The prostate is a walnut-shaped gland surrounding the urethra that produces components of semen. At different stages in a man’s life, it grows
— first during puberty and then from the age of 25, until, in many cases, the
prostate presses on the urethra. The first sign of the condition is usually
trouble passing urine, or difficulty starting, even when the bladder is full. Untreated,
BPH can cause kidney damage or bladder stones and can seriously affect quality
of life. Treatment often involves drugs, but they can have side-effects.
Around 50,000 men a year end up having surgery to correct the problem, however this carries a risk of impotence and urinary incontinence, as surgery targets areas packed with nerves that control these functions.
The ClearRing is thought to tackle the problem with little or no side-effects. First, under local anaesthetic, doctors insert a catheter — a thin plastic tube — through the urethra, before inserting a thin wire through this. On the end of the wire are a camera and a tiny, deflated balloon. On the outside of the balloon is the ClearRing, a partially opened C-shaped ring made from Nitinol, a soft metal that can be easily expanded. Doctors inflate the balloon once it reaches the narrowed part of the urethra. As it inflates, it increases the diameter of the urethra from a couple of millimetres to well over a centimetre. The metal ring expands by the same amount.
Then the doctor inserts a tiny, T-shaped prong along the wire which fits through the gap in the C-shaped ring. The prong is used to pierce one side of the urethra wall and penetrates a millimetre or so into the prostate tissue. One end of the
ring is then fed through the hole, until the whole ring is buried inside the
prostate, around the urethra. This holds the prostate — well away from the
urethra — and allows urine to flow easily out of the bladder.
Depending on the extent of the blockage, up to three rings can be implanted in one go and the procedure takes ten minutes.

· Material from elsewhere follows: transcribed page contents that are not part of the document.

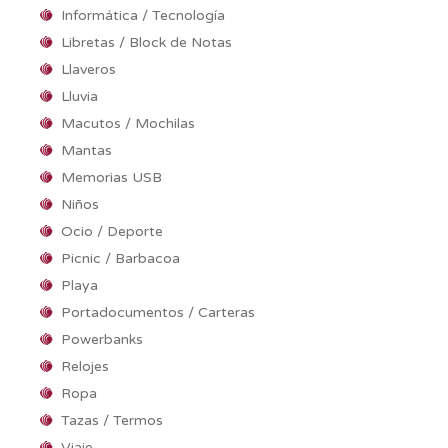
Informática / Tecnología
Libretas / Block de Notas
Llaveros
Lluvia
Macutos / Mochilas
Mantas
Memorias USB
Niños
Ocio / Deporte
Picnic / Barbacoa
Playa
Portadocumentos / Carteras
Powerbanks
Relojes
Ropa
Tazas / Termos
Viaje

A study in the journal European Urology
Focus by scientists from Pauls Stradins Clinical University Hospital in Latvia
and Rambam Health Care Campus in Haifa, Israel, involved 29 men with BPH who
had failed to respond to drug treatments.
A year after their procedures, the severity of symptoms such as trips to
the loo was reduced by half and quality of life scores improved by more than 50
per cent, with no lasting side-effects. Syed Rahman, a consultant urologist at Spire Leeds Hospital and St James’s University Hospital, said: ‘The initial results are quite promising. It merits consideration in patients with BPH.’